A travers les 3 communes de la ville, il s’observe des montagnes de déchets et ordures entassées à des espaces publiques ce qui expose la population à des multiples maladies.
Votre radio a fait un constat en ce sens.
Cette situation se remarque un peu partout dans la ville de Bukavu.
Les milieux les plus touchés sont les marchés et les abords de routes, les canaux de déversement d’eaux de pluies, les rivières, les parkings de véhicules ainsi que les espaces de jeu.
Dans presque tous les marchés, les déchets sont jetés en désordre et par défaut d’évacuation, ces immondices sont stockés pendant plusieurs jours jusqu’à se décomposer et à dégager des odeurs nauséabondes.

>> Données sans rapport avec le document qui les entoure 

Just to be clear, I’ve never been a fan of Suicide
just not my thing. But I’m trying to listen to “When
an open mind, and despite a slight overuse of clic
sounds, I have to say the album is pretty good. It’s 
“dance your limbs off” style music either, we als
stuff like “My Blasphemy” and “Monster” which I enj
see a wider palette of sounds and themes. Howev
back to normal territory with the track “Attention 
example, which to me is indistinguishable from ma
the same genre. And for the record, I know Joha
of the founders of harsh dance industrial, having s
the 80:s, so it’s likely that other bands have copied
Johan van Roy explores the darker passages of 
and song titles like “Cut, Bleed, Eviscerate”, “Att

Sur les routes, des paquets d’ordures ménagères sont jetés en quantité et restent longtemps sans qu’une association d’assainissement ne vienne s’en charger.

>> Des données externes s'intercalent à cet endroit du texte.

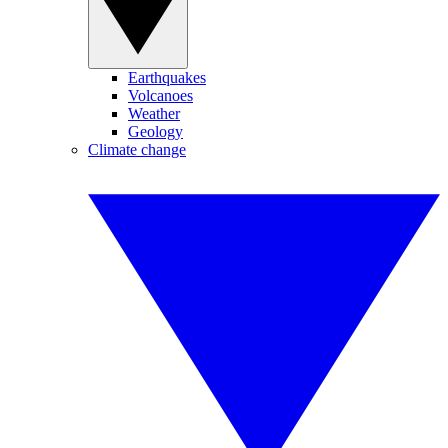
Earthquakes
Volcanoes
Weather
Geology
Climate change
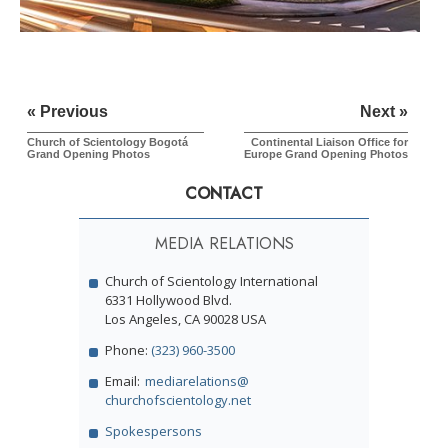
« Previous
Next »
Church of Scientology Bogotá
Continental Liaison Office for
Grand Opening Photos
Europe
Grand Opening Photos
CONTACT
MEDIA RELATIONS
Church of Scientology International
6331 Hollywood Blvd.
Los Angeles, CA 90028 USA
Phone:
(323) 960-3500
Email:
mediarelations@
churchofscientology.net
Spokespersons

Et même devant des grands bâtiments et institutions, cette situation est observée.
A Nyawera par exemple, devant l’entrée de la SINELAC, une montagne d’ordures s’est créée et cette image n’est pas de nature à embellir la ville de Bukavu.
Devant la galerie Betty, un sanctuaire de déchets est perceptible.
Les canaux de déversement d’eaux de pluies se transforment aussi en des poubelles publiques. Cela bouche les conduites d’eaux et quand il pleut, les eaux débordent et inondent les routes et souvent les maisons.
Cette situation crée même des dégâts humains et matériels selon cet acteur de la société civile .
PATRICE LWABAGUMA, dénonce la léthargie des autorités face à cette situation qui ternie l’image de la ville de Bukavu.
LWABAGUMA invite le Maire de la ville, la population et les associations qui travaillent dans le secteur de l’environnement à assurer leurs responsabilités pour redonner à la ville de Bukavu son image d’antan.
L’intervention de tous les acteurs reflète un caractère urgent sinon des dégâts humains et matériels seront enregistrés. Les spécialistes de la santé alertent même les autorités sur le risque d’exposer la population à des maladies d’origine hydrique et des mains sales.